Plato – ever heard of him?
Of course you have. He’s arguably one of the most impactful philosophers who ever lived.
Without getting into the metaphysical weeds, one of his more contested ideas is that the ultimate reality is a realm of ideas, not our realm of concrete things.
We moderns tend to think of concrete things as primary, and ideas as secondary.
Platonism flips that. The idea of the perfect house, horse, pot, or person came first, and the many concrete houses, horses, pots, and people are just copies. Those original perfect ideas are called “Platonic ideals.”
We’ll leave the merits and demerits of Platonism to the philosophers. What we do know is that great leaders, visionaries, and movement-makers operate like cultural Platonists.
Here’s what that means practically…
Imagine a project manager at a large tech company. He’s fixated on shaping his people’s concrete actions. He obsesses over getting them to act a certain way, and he does it by talking to them about actions. Requesting actions. Adjusting actions. Demanding actions. All day long. People do what he tells them to because he’s the boss. But the moment the demands stop, the actions stop. He’s not a cultural platonist.
He tries to change the system’s outputs (actions) at the level of outputs. It works in small pockets but he doesn’t change much in the grand scheme of things.
Imagine a different leader. She’s a team lead at a nonprofit. She wants to drive concrete actions, but she doesn’t do it at the level of actions. She goes up a level. She’s all about beliefs…
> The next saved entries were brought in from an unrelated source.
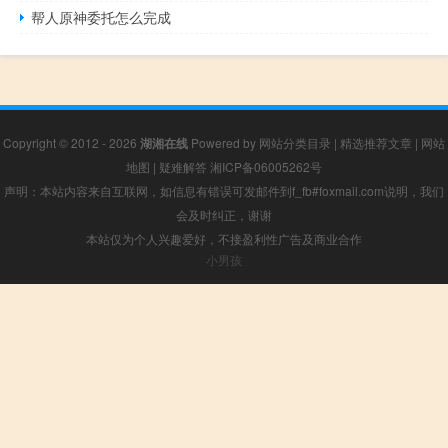
帮人原神委托怎么完成
Copyright © 2012 - 2026
湖湘在线
Powered by
网站分类目录
|
精选推荐文章
|
网站
地图
|
疑难解答
湘ICP备06005262号
声明：本站内容来自互联网，如信息有错误可发邮件到f_fb#foxmail.com说明，我们
会及时纠正，谢谢
本站仅为个人兴趣爱好，不接盈利性广告及商业合作
小男孩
Why certain ways of doing things are better than others. What big-picture principles her team is all about. The moral value of the work. Stories about the people helped, the lives changed, the pain healed.
She gets the beliefs right (the ideas) and the right actions naturally follow.
She tries to change the system’s outputs (actions) at the level of inputs: beliefs. And it works.
As Wayne Dyer, known by some as the Father of motivation said, “If you change the way you look at things, the things you look at change.”
Productive thinking is primary. Productive action is a consequence. Good ideas first. Concrete action second. It’s sort of like Platonism.
This week, as the UN marks its 80th anniversary, this idea becomes more urgent.
In New York, global leaders are gathering for what they call “High-level Week” – featuring an “SDG Media Zone,” a “Goals Lounge” for “deep dives into vital issues,” and a Climate Summit where leaders will “present their new national climate action plans.”
More solutions. More action plans. More commitments.
But the statistics ain’t looking good.
According to the World Economic Forum, “Only 18% of the Sustainable Development Goals (SDGs) are on track, with nearly half progressing too slowly and close to a fifth even regressing.”
After 80 years of this approach, maybe it’s time to ask: are we working at the wrong level entirely?
These goals tackle wicked, weighty problems. These are complex systems, complex outcomes like systemic inequality, poverty and healthcare.
The question we’re asking is, is the UN operating like an ordinary change-maker or like a cultural platonist?
Are they trying to change action at the level of action? Or are their leaders first examining the beliefs around them and thinking about how to change them in a way that spreads?
We don’t know the answers, but these questions are worth asking.
Eight decades in, perhaps it’s time to think about whether we’ve been focused on the wrong level entirely.
Cultural platonists understand that you can’t institutionalize what hasn’t been internalized.
Gandhi said: “If we could change ourselves, the tendencies in the world would also change. As a man changes his own nature, so does the attitude of the world change towards him.”
Most of us fixate on actions. Few go up a level to think about the beliefs that underpin those actions and how to build systems that amplify different ones. But that’s where the leverage is.
It’s a simple concept. It’s much harder to do.
As everyone is adding more action items this week at the global level, maybe it’s time to go upstream and examine how to change the belief system first.